**Dataset excerpts:**
★ ★ ★ ★ ★

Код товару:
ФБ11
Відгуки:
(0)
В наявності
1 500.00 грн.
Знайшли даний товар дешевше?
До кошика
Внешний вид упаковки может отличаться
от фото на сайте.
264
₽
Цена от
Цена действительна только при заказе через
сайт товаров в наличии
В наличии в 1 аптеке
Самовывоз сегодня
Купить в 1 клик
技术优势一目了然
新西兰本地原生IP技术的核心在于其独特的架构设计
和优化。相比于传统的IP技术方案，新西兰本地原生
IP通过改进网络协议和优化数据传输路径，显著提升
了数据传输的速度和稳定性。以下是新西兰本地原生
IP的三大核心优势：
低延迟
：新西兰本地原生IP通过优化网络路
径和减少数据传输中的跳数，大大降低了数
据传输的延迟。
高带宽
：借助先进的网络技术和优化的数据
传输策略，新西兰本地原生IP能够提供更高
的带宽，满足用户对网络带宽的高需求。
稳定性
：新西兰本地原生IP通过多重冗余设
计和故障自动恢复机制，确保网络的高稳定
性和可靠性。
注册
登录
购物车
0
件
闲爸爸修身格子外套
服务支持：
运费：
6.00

★ ★ ★ ★ ★

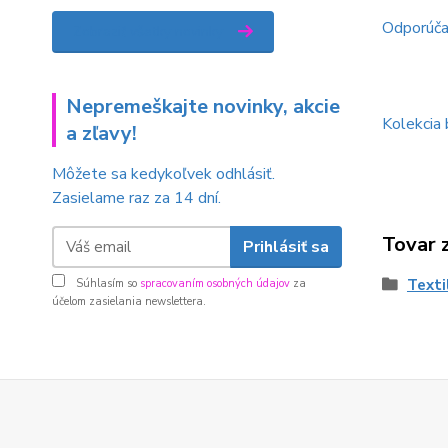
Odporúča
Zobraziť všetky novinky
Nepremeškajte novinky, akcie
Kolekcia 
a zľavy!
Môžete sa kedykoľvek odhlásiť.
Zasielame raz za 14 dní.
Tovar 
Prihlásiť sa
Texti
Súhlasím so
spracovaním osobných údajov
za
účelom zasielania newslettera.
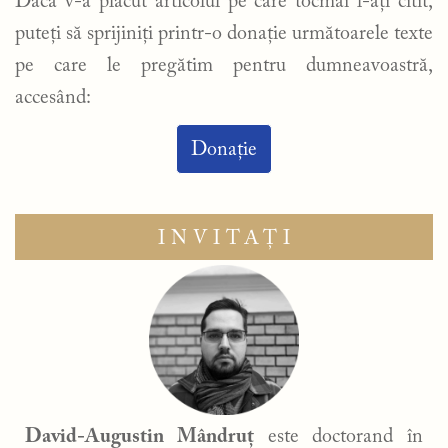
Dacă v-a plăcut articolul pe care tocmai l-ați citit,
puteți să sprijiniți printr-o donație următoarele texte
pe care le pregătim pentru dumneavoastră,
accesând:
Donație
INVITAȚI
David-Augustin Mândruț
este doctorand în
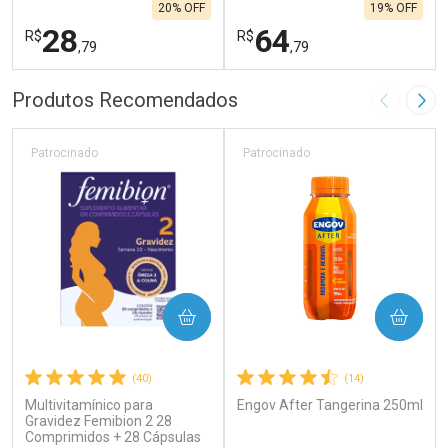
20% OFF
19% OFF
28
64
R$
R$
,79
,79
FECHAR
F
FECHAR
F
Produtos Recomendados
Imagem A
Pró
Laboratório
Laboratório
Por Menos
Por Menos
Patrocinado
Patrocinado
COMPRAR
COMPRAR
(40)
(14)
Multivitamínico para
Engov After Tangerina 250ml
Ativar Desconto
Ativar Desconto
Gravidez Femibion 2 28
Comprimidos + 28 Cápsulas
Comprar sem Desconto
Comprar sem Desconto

★ ★ ★ ★ ★

**Task directions:** Find the lines that mention "novinky" in the entries and show them.

**Expected output:**
Zobraziť všetky novinky
Nepremeškajte novinky, akcie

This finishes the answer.